> _Exercise objective_
Report each line of the data that includes the word "sendes".

> _Extracted records_
• • • •

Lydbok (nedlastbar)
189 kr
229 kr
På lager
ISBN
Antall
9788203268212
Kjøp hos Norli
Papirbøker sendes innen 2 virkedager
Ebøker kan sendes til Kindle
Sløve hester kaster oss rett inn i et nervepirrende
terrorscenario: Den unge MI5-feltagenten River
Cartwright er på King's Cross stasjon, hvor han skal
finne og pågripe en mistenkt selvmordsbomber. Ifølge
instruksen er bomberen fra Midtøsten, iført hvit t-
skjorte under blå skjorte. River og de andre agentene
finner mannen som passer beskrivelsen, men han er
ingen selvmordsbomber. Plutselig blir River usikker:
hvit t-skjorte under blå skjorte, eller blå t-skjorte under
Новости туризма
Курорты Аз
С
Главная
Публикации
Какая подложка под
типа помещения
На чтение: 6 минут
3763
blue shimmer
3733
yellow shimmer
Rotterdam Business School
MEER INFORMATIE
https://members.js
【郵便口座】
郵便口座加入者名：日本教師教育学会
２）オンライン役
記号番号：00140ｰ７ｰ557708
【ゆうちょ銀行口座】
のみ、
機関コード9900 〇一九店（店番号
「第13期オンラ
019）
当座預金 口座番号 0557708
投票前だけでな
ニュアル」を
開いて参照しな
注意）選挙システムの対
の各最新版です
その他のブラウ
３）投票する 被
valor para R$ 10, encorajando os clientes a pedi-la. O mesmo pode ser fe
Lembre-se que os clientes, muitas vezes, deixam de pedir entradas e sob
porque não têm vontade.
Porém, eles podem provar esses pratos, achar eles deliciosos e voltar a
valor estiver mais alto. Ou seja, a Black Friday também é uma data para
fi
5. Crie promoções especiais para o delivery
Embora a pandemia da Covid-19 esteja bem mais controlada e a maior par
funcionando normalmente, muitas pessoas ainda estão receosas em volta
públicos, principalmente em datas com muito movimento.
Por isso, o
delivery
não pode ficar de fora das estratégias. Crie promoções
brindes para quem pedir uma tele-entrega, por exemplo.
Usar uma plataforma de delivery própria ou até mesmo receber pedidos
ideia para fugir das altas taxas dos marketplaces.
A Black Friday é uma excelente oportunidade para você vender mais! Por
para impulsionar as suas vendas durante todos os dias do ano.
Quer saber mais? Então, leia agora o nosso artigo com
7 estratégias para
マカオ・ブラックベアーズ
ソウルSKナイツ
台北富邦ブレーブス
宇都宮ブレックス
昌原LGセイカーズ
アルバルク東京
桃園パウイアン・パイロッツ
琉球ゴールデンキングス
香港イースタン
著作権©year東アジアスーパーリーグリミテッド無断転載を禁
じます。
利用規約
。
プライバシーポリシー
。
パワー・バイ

• • • •

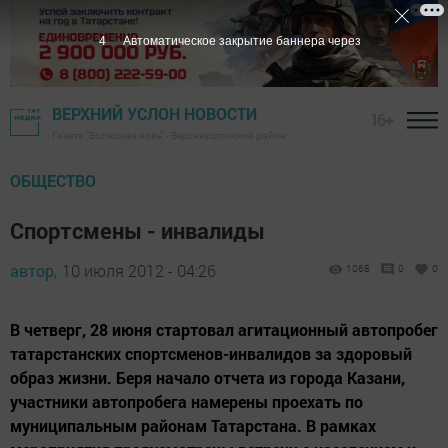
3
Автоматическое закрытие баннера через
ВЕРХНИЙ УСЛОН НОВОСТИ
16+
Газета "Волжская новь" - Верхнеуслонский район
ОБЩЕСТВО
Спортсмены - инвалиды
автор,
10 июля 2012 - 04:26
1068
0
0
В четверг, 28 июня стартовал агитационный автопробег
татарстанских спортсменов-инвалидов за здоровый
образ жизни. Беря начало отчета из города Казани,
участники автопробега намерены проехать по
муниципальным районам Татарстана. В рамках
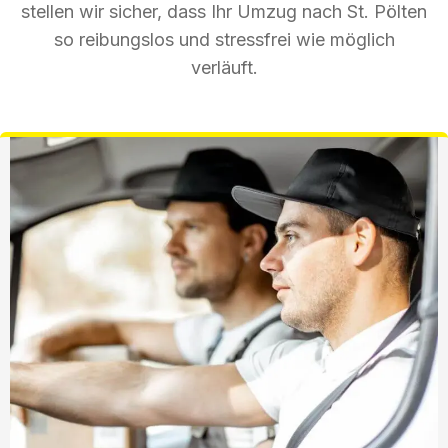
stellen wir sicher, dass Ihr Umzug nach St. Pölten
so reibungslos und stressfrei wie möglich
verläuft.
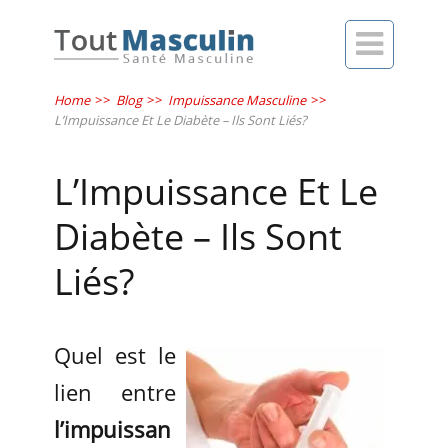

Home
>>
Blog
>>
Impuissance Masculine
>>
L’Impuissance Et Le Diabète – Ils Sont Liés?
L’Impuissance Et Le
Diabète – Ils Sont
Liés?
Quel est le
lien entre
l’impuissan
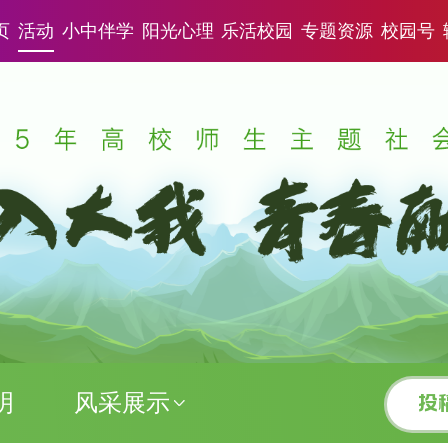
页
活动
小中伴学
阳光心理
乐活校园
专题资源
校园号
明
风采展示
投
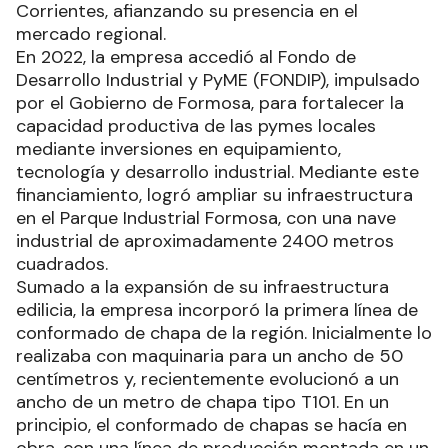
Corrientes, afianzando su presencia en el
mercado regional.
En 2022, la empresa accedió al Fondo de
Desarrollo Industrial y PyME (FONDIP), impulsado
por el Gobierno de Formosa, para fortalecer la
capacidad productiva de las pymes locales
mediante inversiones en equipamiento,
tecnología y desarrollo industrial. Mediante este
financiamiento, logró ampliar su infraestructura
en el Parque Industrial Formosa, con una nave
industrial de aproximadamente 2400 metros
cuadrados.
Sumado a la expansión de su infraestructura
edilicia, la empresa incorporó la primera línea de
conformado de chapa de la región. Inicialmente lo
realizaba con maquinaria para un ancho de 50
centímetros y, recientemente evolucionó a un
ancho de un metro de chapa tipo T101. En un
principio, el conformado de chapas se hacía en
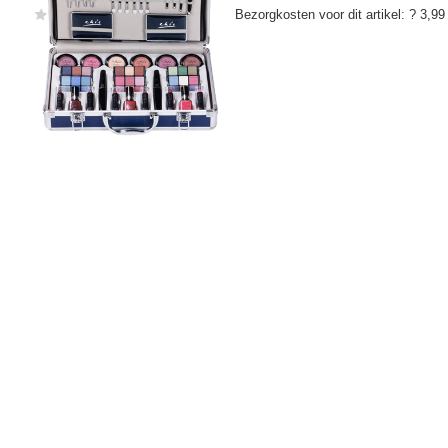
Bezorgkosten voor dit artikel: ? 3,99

• • • •

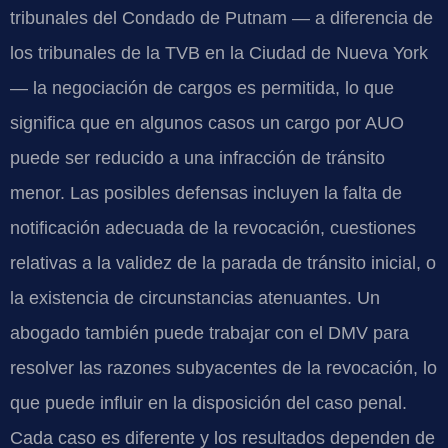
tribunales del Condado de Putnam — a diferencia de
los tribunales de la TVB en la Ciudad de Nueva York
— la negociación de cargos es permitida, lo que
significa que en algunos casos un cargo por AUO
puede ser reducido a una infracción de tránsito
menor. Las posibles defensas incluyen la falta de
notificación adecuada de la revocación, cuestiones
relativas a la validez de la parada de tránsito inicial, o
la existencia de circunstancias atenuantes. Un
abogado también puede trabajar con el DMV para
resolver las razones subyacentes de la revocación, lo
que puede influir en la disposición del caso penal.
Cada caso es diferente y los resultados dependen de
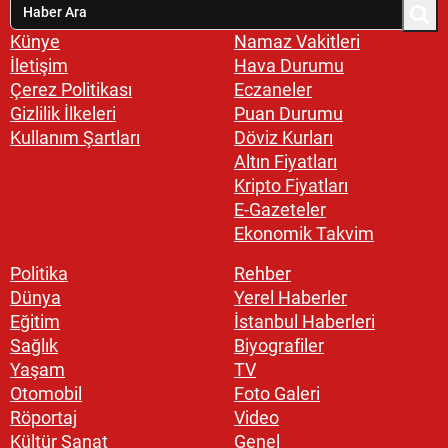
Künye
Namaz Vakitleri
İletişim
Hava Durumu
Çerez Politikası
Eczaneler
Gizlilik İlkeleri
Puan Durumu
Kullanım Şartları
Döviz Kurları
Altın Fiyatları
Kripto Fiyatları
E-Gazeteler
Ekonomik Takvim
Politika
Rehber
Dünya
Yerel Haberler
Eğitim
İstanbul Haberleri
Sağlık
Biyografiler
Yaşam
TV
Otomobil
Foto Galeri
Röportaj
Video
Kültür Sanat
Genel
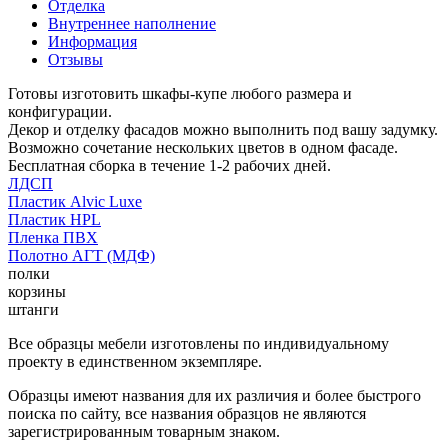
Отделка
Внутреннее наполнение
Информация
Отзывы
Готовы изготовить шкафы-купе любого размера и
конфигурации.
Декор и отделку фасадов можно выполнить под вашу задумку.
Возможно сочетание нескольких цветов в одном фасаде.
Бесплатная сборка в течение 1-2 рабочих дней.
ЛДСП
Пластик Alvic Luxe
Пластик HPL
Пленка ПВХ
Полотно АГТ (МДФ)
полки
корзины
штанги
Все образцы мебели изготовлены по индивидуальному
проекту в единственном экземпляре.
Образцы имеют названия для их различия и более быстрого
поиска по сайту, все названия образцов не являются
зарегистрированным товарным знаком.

• • • •

> _Expected answer_
Papirbøker sendes innen 2 virkedager
Ebøker kan sendes til Kindle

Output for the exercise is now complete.